Sometimes we are in a situation where we want to see all the network traffic happening in a app. This can be quite troublesome and we therefor need a easy way of doing it.In this article I will cover how to intercept HTTP/HTTPS traffic from a Android emulator by using a MITM (Man In The Middle) Proxy.
For getting started we need two things
We start by installing Mitmproxy, they have nice installation guides on their website. When using Mac with HomeBrew you can do brew install mitmproxy
.After installing Mitmproxy, we need to setup a android emulator. The approach we are taking here requires us to use a Android version lower than 7. I use Android 6 (API 23).

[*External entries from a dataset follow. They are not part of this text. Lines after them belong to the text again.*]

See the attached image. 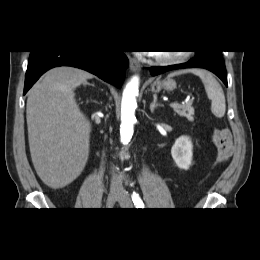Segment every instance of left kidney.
<instances>
[{"mask_svg": "<svg viewBox=\"0 0 260 260\" xmlns=\"http://www.w3.org/2000/svg\"><path fill=\"white\" fill-rule=\"evenodd\" d=\"M193 145L189 137H179L171 148V155L180 169L188 170L192 163Z\"/></svg>", "mask_w": 260, "mask_h": 260, "instance_id": "left-kidney-1", "label": "left kidney"}]
</instances>
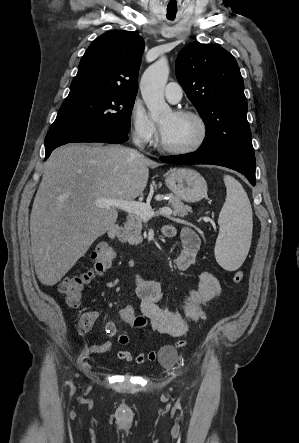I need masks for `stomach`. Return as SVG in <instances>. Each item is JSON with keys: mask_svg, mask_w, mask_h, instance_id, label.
I'll list each match as a JSON object with an SVG mask.
<instances>
[{"mask_svg": "<svg viewBox=\"0 0 299 443\" xmlns=\"http://www.w3.org/2000/svg\"><path fill=\"white\" fill-rule=\"evenodd\" d=\"M165 183L170 191L185 202H198L207 195L203 176L190 168H177L170 172Z\"/></svg>", "mask_w": 299, "mask_h": 443, "instance_id": "0dacf381", "label": "stomach"}]
</instances>
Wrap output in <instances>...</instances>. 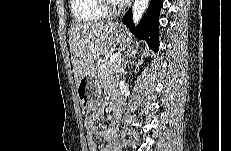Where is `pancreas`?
<instances>
[{
	"label": "pancreas",
	"instance_id": "pancreas-1",
	"mask_svg": "<svg viewBox=\"0 0 231 151\" xmlns=\"http://www.w3.org/2000/svg\"><path fill=\"white\" fill-rule=\"evenodd\" d=\"M120 62L117 61H110L109 58H104L100 61L97 65V75L98 78L101 80L119 70Z\"/></svg>",
	"mask_w": 231,
	"mask_h": 151
}]
</instances>
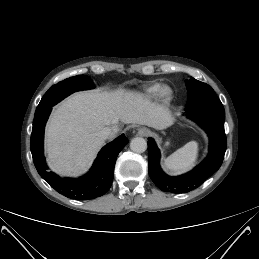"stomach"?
<instances>
[{"label":"stomach","instance_id":"stomach-1","mask_svg":"<svg viewBox=\"0 0 259 259\" xmlns=\"http://www.w3.org/2000/svg\"><path fill=\"white\" fill-rule=\"evenodd\" d=\"M166 146H168L169 145V142H166V144H165Z\"/></svg>","mask_w":259,"mask_h":259}]
</instances>
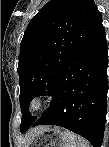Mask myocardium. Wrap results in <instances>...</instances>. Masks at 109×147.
Returning <instances> with one entry per match:
<instances>
[{
  "label": "myocardium",
  "instance_id": "obj_1",
  "mask_svg": "<svg viewBox=\"0 0 109 147\" xmlns=\"http://www.w3.org/2000/svg\"><path fill=\"white\" fill-rule=\"evenodd\" d=\"M48 97L45 94H36L28 101V109L31 112L40 111L47 103Z\"/></svg>",
  "mask_w": 109,
  "mask_h": 147
}]
</instances>
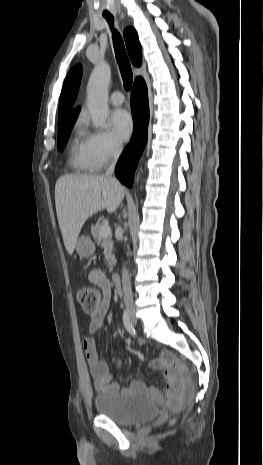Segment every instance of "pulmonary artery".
Segmentation results:
<instances>
[{"instance_id": "e3ab8cb5", "label": "pulmonary artery", "mask_w": 263, "mask_h": 465, "mask_svg": "<svg viewBox=\"0 0 263 465\" xmlns=\"http://www.w3.org/2000/svg\"><path fill=\"white\" fill-rule=\"evenodd\" d=\"M110 102L113 105H121L124 102V97L121 92L115 91L110 95Z\"/></svg>"}]
</instances>
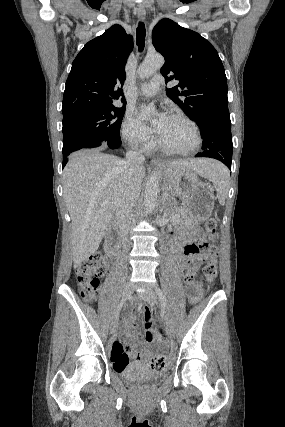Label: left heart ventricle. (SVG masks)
<instances>
[{
	"label": "left heart ventricle",
	"instance_id": "1",
	"mask_svg": "<svg viewBox=\"0 0 285 427\" xmlns=\"http://www.w3.org/2000/svg\"><path fill=\"white\" fill-rule=\"evenodd\" d=\"M160 139L166 144L181 150L189 149L195 144V134L193 129L186 122L168 117Z\"/></svg>",
	"mask_w": 285,
	"mask_h": 427
}]
</instances>
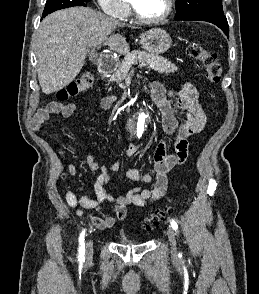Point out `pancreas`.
<instances>
[{"label": "pancreas", "instance_id": "cf45deb5", "mask_svg": "<svg viewBox=\"0 0 259 294\" xmlns=\"http://www.w3.org/2000/svg\"><path fill=\"white\" fill-rule=\"evenodd\" d=\"M141 62L149 65V68L158 73H173L177 67L164 57L150 54L145 51H132L127 54L124 61L120 64L118 70L113 74L112 81L121 82L129 73H133L132 65Z\"/></svg>", "mask_w": 259, "mask_h": 294}]
</instances>
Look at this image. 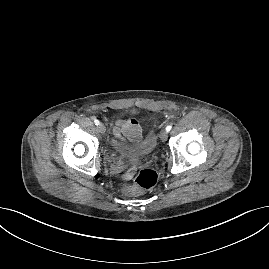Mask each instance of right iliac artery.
<instances>
[{
	"label": "right iliac artery",
	"instance_id": "obj_1",
	"mask_svg": "<svg viewBox=\"0 0 269 269\" xmlns=\"http://www.w3.org/2000/svg\"><path fill=\"white\" fill-rule=\"evenodd\" d=\"M94 123H95L96 125H99V124H100V121L97 120V119H95V120H94Z\"/></svg>",
	"mask_w": 269,
	"mask_h": 269
}]
</instances>
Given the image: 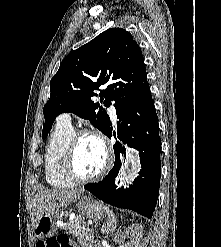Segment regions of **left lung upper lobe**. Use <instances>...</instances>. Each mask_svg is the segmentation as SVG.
Here are the masks:
<instances>
[{"label":"left lung upper lobe","instance_id":"5c2ea615","mask_svg":"<svg viewBox=\"0 0 221 247\" xmlns=\"http://www.w3.org/2000/svg\"><path fill=\"white\" fill-rule=\"evenodd\" d=\"M103 86L98 94L96 91ZM50 99L43 108L45 139L55 118L71 112L87 118L106 134L111 122L103 106L123 104L151 95L141 49L133 36L111 28L65 57L50 81ZM101 96V102L91 98Z\"/></svg>","mask_w":221,"mask_h":247}]
</instances>
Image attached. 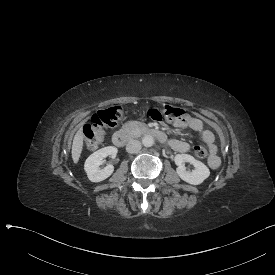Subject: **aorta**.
I'll return each mask as SVG.
<instances>
[{
  "label": "aorta",
  "instance_id": "obj_1",
  "mask_svg": "<svg viewBox=\"0 0 275 275\" xmlns=\"http://www.w3.org/2000/svg\"><path fill=\"white\" fill-rule=\"evenodd\" d=\"M142 144L145 147H151L154 144V138H153V136H151V135H145L142 138Z\"/></svg>",
  "mask_w": 275,
  "mask_h": 275
}]
</instances>
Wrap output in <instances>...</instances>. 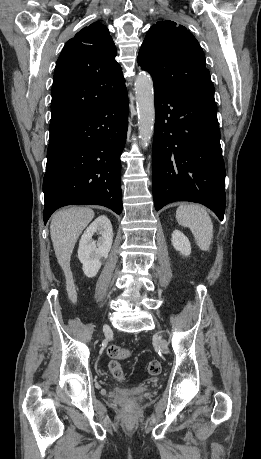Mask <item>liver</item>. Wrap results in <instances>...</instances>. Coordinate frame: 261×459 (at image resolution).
I'll list each match as a JSON object with an SVG mask.
<instances>
[{
    "instance_id": "6515ba94",
    "label": "liver",
    "mask_w": 261,
    "mask_h": 459,
    "mask_svg": "<svg viewBox=\"0 0 261 459\" xmlns=\"http://www.w3.org/2000/svg\"><path fill=\"white\" fill-rule=\"evenodd\" d=\"M94 218L88 207H70L55 213L50 224V235L57 261L67 277H71L70 259L85 227Z\"/></svg>"
}]
</instances>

AVD example of setup with Android 6 (API 23)
After installing all requirements, we will start the proxy and setup the emulator to use it. For starting the proxy we run mitmweb
, this will start up a proxy running on port 8080
. (mitmweb
opens a website showing request, if you want to see it in the terminal only use mitmproxy
instead)For using the proxy with the emulator, open the emulator and go to the configuration window. Under the configuration window go to Settings
→Proxy
and change it to manual proxy config. Then enter the IP address of your computer (you can use ifconfig
to find it) and the default port for the proxy is 8080
. Remember that the image is showing an example with my local IP, yours will probably be different.
Android emulator settings example for my computer
Now your proxy is all setup, the next step is to install the certificate. To install the certificate go to mitm.it on the android simulator and you should see the following screen.
Android emulator showing mitm.it
On this screen choose android and give the certificate a name. I named mine mitm.it
, but the name can be whatever you like. After installing the certificate, you are ready to use the proxy. Open up your application. You can now view your request in your browser so you can troubleshoot what went wrong.
Example of data received through mitmproxy
Keep in mind that some apps might not allow you to do this, as this could be breaking the terms you agreed to.